江意拉着他的手腕:“你为什么又要吃安眠药?”
“你不是知道吗?”林岁春说。
江意抿抿唇:“岁岁,这种药吃多了对身体不好的。”
林岁春扯开他的手臂说,一边往客房走,一边轻描淡写的说:“我习惯了。”
江意向前一步,还是忍住没去拉他回来。
林岁春一直在失眠,特别是和他们同床共枕的时候,几乎一晚上都睡不着,后来他吃安眠药入睡,有一次恰好被他亲眼瞧到了。
他去把床上收拾了一下,犹豫半天,还是轻手轻脚的去客房看看他,说是客房其实比主卧还好,毕竟林岁春不想和他们睡,他们也不能强求,只好好生布置。
他从门缝里看,室内一片漆黑,床上鼓鼓的。
江意轻轻叹了口气,阖上门。
近些年奶奶身体不好,林岁春处理完事就去医院陪奶奶,奶奶闲来无事给他织了条围巾,米黄色的,好看极了。

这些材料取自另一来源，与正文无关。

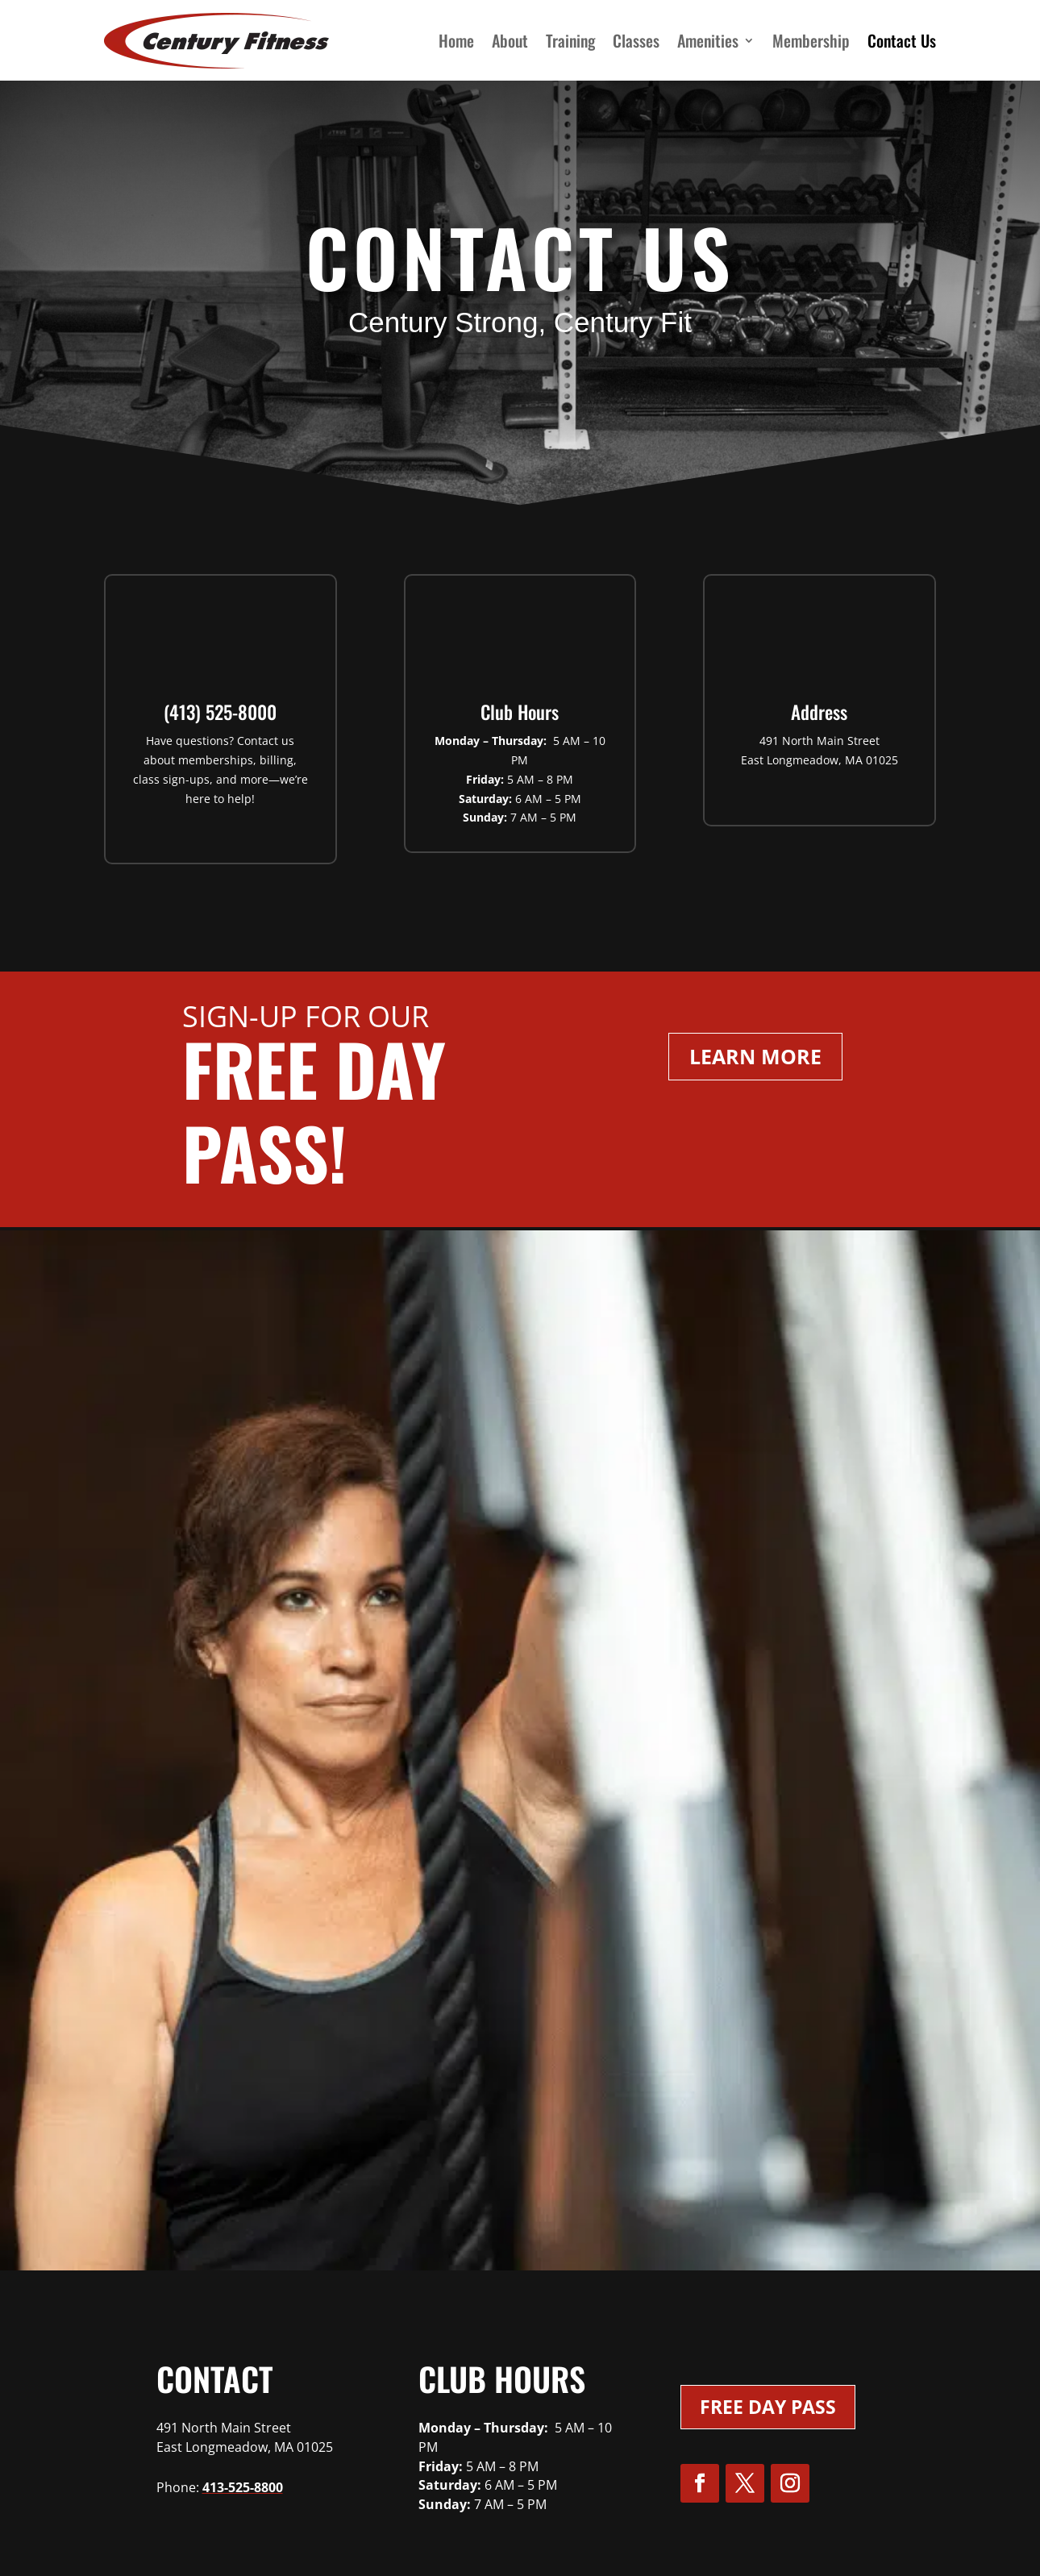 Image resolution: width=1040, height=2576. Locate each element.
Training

林岁春把头靠过去,奶奶把围巾绕在他脖子上,刚想笑笑却猛地咳嗽出来,还咳出血了,林岁春赶紧拍着奶奶的背,担忧又害怕的凝视着她。
奶奶缓过气,安抚他:“没事,奶奶没事。”
林岁春垂着眼,心里在发疼。
他走出医院的时候,宛如没有神志的木偶,他都不清楚自己是怎么走出来的,他心里一直念着医生刚才说的话,说是奶奶的病越来越严重了。
他坐到长椅上,低着头不知道自己该怎么办。
高中毕业那年,他刚满十八岁就把自己卖了。
为了钱在三个男人的胯下呻吟放/荡,他们安排人照顾奶奶,而他就做一个性/器玩具,乖乖忍受着玩弄。
现在已经是第七年,再过半个月春节就要到了。
他觉得自己可能等不到春节了。
江意在屋里看窗外落起了雨,给林岁春的电话一直拨不通,就急忙出去,好在他在林岁春手机里放了定位器,一会儿就寻到他了。
他撑着黑伞去林岁春身边,林岁春垂着头看起低落极了。
江意揉揉他的头,柔声说:“岁岁,我们回家吧,我给你熬了人参鸡汤,你要不要尝尝?”
他拉着林岁春起来,扶着他去车里。
外面的雨愈发猛了。
江意开着车从后视镜看他,只能看着他垂着眼睛,默不作声的模样。
他心里叹了口气,心疼不已。
江意知道自己性格不好,难听点说是睚眦必报。毕竟从小他优秀惯了,是众人眼里的天之骄子,高一他虚伪的和林岁春做了朋友,在他成绩压他一头时,一时气昏了头就叫齐琛收拾他。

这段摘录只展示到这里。